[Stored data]
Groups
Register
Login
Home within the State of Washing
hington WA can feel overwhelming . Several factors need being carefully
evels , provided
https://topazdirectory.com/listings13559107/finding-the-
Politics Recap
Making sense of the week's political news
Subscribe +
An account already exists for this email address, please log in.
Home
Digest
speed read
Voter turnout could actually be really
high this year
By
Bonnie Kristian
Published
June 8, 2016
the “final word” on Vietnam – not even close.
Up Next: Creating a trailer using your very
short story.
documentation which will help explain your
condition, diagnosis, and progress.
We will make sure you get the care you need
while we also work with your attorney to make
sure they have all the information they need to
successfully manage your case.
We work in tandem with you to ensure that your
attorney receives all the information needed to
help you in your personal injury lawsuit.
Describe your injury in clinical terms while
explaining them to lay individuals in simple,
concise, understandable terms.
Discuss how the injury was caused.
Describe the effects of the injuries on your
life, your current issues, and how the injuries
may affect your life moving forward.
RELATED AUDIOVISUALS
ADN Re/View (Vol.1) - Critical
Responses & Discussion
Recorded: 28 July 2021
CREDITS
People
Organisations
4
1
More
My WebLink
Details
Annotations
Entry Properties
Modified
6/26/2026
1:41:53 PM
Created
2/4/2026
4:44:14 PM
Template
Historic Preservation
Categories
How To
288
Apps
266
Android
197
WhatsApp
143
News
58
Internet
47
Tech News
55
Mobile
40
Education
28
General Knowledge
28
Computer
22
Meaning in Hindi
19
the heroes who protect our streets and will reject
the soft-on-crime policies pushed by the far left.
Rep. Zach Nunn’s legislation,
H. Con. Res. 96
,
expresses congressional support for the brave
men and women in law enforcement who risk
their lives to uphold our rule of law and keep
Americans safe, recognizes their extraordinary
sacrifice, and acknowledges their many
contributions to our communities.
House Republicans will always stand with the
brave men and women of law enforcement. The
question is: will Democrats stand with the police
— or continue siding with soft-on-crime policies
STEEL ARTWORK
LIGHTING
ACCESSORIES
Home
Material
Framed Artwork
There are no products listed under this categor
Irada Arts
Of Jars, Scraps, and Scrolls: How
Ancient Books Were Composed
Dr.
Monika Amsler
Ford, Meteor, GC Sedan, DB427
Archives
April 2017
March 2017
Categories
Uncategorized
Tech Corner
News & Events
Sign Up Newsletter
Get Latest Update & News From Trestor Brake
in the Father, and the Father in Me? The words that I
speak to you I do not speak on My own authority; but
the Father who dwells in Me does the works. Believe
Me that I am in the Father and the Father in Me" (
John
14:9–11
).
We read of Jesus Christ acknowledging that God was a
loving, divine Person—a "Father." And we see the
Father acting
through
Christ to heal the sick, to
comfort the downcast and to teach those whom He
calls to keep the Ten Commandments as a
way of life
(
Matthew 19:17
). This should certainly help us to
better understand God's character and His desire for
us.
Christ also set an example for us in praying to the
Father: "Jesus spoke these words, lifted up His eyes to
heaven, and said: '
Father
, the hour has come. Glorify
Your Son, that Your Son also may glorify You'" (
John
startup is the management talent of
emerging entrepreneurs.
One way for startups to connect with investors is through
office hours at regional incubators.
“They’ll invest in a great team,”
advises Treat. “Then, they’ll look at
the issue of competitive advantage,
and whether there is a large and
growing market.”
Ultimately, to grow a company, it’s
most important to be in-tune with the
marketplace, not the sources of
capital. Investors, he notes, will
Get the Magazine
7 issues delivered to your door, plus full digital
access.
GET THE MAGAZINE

* _ACTIVITY_: Could the entries above be output once more, exactly as they are?

* _YOUR RESPONSE_:
Groups
Register
Login
Home within the State of Washing
hington WA can feel overwhelming . Several factors need being carefully
evels , provided
https://topazdirectory.com/listings13559107/finding-the-
Politics Recap
Making sense of the week's political news
Subscribe +
An account already exists for this email address, please log in.
Home
Digest
speed read
Voter turnout could actually be really
high this year
By
Bonnie Kristian
Published
June 8, 2016
the “final word” on Vietnam – not even close.
Up Next: Creating a trailer using your very
short story.
documentation which will help explain your
condition, diagnosis, and progress.
We will make sure you get the care you need
while we also work with your attorney to make
sure they have all the information they need to
successfully manage your case.
We work in tandem with you to ensure that your
attorney receives all the information needed to
help you in your personal injury lawsuit.
Describe your injury in clinical terms while
explaining them to lay individuals in simple,
concise, understandable terms.
Discuss how the injury was caused.
Describe the effects of the injuries on your
life, your current issues, and how the injuries
may affect your life moving forward.
RELATED AUDIOVISUALS
ADN Re/View (Vol.1) - Critical
Responses & Discussion
Recorded: 28 July 2021
CREDITS
People
Organisations
4
1
More
My WebLink
Details
Annotations
Entry Properties
Modified
6/26/2026
1:41:53 PM
Created
2/4/2026
4:44:14 PM
Template
Historic Preservation
Categories
How To
288
Apps
266
Android
197
WhatsApp
143
News
58
Internet
47
Tech News
55
Mobile
40
Education
28
General Knowledge
28
Computer
22
Meaning in Hindi
19
the heroes who protect our streets and will reject
the soft-on-crime policies pushed by the far left.
Rep. Zach Nunn’s legislation,
H. Con. Res. 96
,
expresses congressional support for the brave
men and women in law enforcement who risk
their lives to uphold our rule of law and keep
Americans safe, recognizes their extraordinary
sacrifice, and acknowledges their many
contributions to our communities.
House Republicans will always stand with the
brave men and women of law enforcement. The
question is: will Democrats stand with the police
— or continue siding with soft-on-crime policies
STEEL ARTWORK
LIGHTING
ACCESSORIES
Home
Material
Framed Artwork
There are no products listed under this categor
Irada Arts
Of Jars, Scraps, and Scrolls: How
Ancient Books Were Composed
Dr.
Monika Amsler
Ford, Meteor, GC Sedan, DB427
Archives
April 2017
March 2017
Categories
Uncategorized
Tech Corner
News & Events
Sign Up Newsletter
Get Latest Update & News From Trestor Brake
in the Father, and the Father in Me? The words that I
speak to you I do not speak on My own authority; but
the Father who dwells in Me does the works. Believe
Me that I am in the Father and the Father in Me" (
John
14:9–11
).
We read of Jesus Christ acknowledging that God was a
loving, divine Person—a "Father." And we see the
Father acting
through
Christ to heal the sick, to
comfort the downcast and to teach those whom He
calls to keep the Ten Commandments as a
way of life
(
Matthew 19:17
). This should certainly help us to
better understand God's character and His desire for
us.
Christ also set an example for us in praying to the
Father: "Jesus spoke these words, lifted up His eyes to
heaven, and said: '
Father
, the hour has come. Glorify
Your Son, that Your Son also may glorify You'" (
John
startup is the management talent of
emerging entrepreneurs.
One way for startups to connect with investors is through
office hours at regional incubators.
“They’ll invest in a great team,”
advises Treat. “Then, they’ll look at
the issue of competitive advantage,
and whether there is a large and
growing market.”
Ultimately, to grow a company, it’s
most important to be in-tune with the
marketplace, not the sources of
capital. Investors, he notes, will
Get the Magazine
7 issues delivered to your door, plus full digital
access.
GET THE MAGAZINE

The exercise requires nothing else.